Collected data entries:
'''

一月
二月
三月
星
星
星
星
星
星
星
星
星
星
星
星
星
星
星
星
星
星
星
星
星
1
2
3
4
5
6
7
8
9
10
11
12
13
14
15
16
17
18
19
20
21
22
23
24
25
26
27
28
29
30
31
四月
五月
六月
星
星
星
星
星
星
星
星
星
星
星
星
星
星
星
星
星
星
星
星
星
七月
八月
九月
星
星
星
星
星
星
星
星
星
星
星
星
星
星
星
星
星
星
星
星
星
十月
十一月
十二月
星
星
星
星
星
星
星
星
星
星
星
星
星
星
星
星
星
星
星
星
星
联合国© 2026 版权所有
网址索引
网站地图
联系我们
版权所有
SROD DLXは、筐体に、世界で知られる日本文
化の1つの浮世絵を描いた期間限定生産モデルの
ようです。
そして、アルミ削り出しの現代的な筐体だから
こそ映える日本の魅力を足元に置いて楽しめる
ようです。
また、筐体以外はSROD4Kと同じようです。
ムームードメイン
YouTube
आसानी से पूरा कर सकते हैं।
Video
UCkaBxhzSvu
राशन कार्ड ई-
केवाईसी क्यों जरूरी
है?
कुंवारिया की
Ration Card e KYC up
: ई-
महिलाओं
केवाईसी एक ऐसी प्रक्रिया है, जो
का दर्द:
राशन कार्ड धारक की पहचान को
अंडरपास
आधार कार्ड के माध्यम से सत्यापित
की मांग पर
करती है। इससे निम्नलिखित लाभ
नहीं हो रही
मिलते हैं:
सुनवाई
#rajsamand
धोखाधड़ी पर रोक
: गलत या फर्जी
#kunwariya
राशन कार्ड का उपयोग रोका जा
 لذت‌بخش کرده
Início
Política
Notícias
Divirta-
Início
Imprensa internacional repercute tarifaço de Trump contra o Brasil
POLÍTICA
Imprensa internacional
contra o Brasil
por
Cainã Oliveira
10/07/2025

'''

#### WHAT IS NEEDED:
Write out the records again, exactly as given.

#### RESPONSE TO THIS EXERCISE:
一月
二月
三月
星
星
星
星
星
星
星
星
星
星
星
星
星
星
星
星
星
星
星
星
星
1
2
3
4
5
6
7
8
9
10
11
12
13
14
15
16
17
18
19
20
21
22
23
24
25
26
27
28
29
30
31
四月
五月
六月
星
星
星
星
星
星
星
星
星
星
星
星
星
星
星
星
星
星
星
星
星
七月
八月
九月
星
星
星
星
星
星
星
星
星
星
星
星
星
星
星
星
星
星
星
星
星
十月
十一月
十二月
星
星
星
星
星
星
星
星
星
星
星
星
星
星
星
星
星
星
星
星
星
联合国© 2026 版权所有
网址索引
网站地图
联系我们
版权所有
SROD DLXは、筐体に、世界で知られる日本文
化の1つの浮世絵を描いた期間限定生産モデルの
ようです。
そして、アルミ削り出しの現代的な筐体だから
こそ映える日本の魅力を足元に置いて楽しめる
ようです。
また、筐体以外はSROD4Kと同じようです。
ムームードメイン
YouTube
आसानी से पूरा कर सकते हैं।
Video
UCkaBxhzSvu
राशन कार्ड ई-
केवाईसी क्यों जरूरी
है?
कुंवारिया की
Ration Card e KYC up
: ई-
महिलाओं
केवाईसी एक ऐसी प्रक्रिया है, जो
का दर्द:
राशन कार्ड धारक की पहचान को
अंडरपास
आधार कार्ड के माध्यम से सत्यापित
की मांग पर
करती है। इससे निम्नलिखित लाभ
नहीं हो रही
मिलते हैं:
सुनवाई
#rajsamand
धोखाधड़ी पर रोक
: गलत या फर्जी
#kunwariya
राशन कार्ड का उपयोग रोका जा
 لذت‌بخش کرده
Início
Política
Notícias
Divirta-
Início
Imprensa internacional repercute tarifaço de Trump contra o Brasil
POLÍTICA
Imprensa internacional
contra o Brasil
por
Cainã Oliveira
10/07/2025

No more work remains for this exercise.